I mean, every building has meters. So you can take advantage of the Smart Grid Initiatives as they become realized, not only to take advantage of different time of day based pricing, but also help the city cope with or prevent brownout conditions and make sure energy is available to the core infrastructure.
Tom Raftery: So you would have buildings participating in demand response programs automatically and shifting load and that kind of stuff?
Dave Bartlett: Exactly! I mean, if you are running a city, the key thing, you want to keep the traffic system up, you want to keep the hospitals up. Maybe you don’t care about running the pool pumps in the hotel pools as an impending brownout occurs, so that you can start to make tradeoffs like that.
So it turns out smarter buildings is a great building block to create the smarter city and do that with —
Another example is emergency response. Let’s say there is a building that’s on fire. If it’s connected to a smarter transportation system, the transportation can be rerouted away from that block so that the engines actually can get to the building and not be prevented from traffic from getting there as soon as they could be.
You could also automatically power off the buildings. You could possibly decrease water pressures in the surrounding areas to maximize water pressure in that area.
So it’s a combination of the smarter water system, the smarter transportation system, the smart grid system, working with a smart building system, to really increase the efficiency of your emergency response team in the city.
Tom Raftery: Okay. You mentioned another example earlier which fascinated me. It was around just taking in weather information.
Dave Bartlett: Right. So a lot of times we operate our buildings without any thought to what the weather is doing, but if a cold front is coming within the next hour or two hours, you could make decisions as to whether or not to turn the air conditioning on or turn it off in anticipation of that.
We are also implementing a lot more free air cooling, kind of getting back to the days when we used to open windows right?

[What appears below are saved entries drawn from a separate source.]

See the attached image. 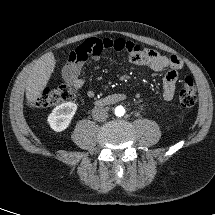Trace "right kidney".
Masks as SVG:
<instances>
[{
    "mask_svg": "<svg viewBox=\"0 0 215 215\" xmlns=\"http://www.w3.org/2000/svg\"><path fill=\"white\" fill-rule=\"evenodd\" d=\"M76 110L77 105L72 102H66L58 105L48 116V124L55 132L64 131L69 127Z\"/></svg>",
    "mask_w": 215,
    "mask_h": 215,
    "instance_id": "obj_1",
    "label": "right kidney"
}]
</instances>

A big new idea [laughs]. So unbolt some of those windows.
So being able to forecast the weather, being aware of what’s happening in terms of humidity and temperature and turn off the air conditioning and start leveraging free air cooling, not just for office environments, but for manufacturing uses, for the big chilling towers, a huge opportunity to save energy.
You don’t want to be toggling these systems back and forth. If you are really tied in a close way to weather forecasting, even on an hourly basis, you can make really good decisions when to toggle between free air and the system. So just a much smarter way to run our buildings, our manufacturing plants, our offices.
Tom Raftery: So it seems like right now the state of the now in smarter buildings that we are looking inside and the state of the future is the buildings themselves will be looking outside.
Dave Bartlett: Looking outside, because the buildings will then become — each of them will become a participant in creating or building a smarter building.
I like to say, how do you get a smarter city, one smarter building at a time. So they can become the building blocks; building blocks for — actually smarter buildings can become new eco-cubes within the city. The eco-cubes can then populate to make the subsections of a city, and then the city as a whole. So it’s a little bit easier way to approach it.
Buildings are a natural connection point for the electric grid, for water, as transportation hubs, security, and video feeds. So it’s just a natural building block. So I see, we can get going today and then have all those connection points in place and all of a sudden realize a smarter city very quickly.
Tom Raftery: Awesome! Dave, thanks a million! Thanks for coming on the show!
Dave Bartlett: Thank you!
Disclosure – IBM sponsored this video and paid T&E for me to attend Pulse.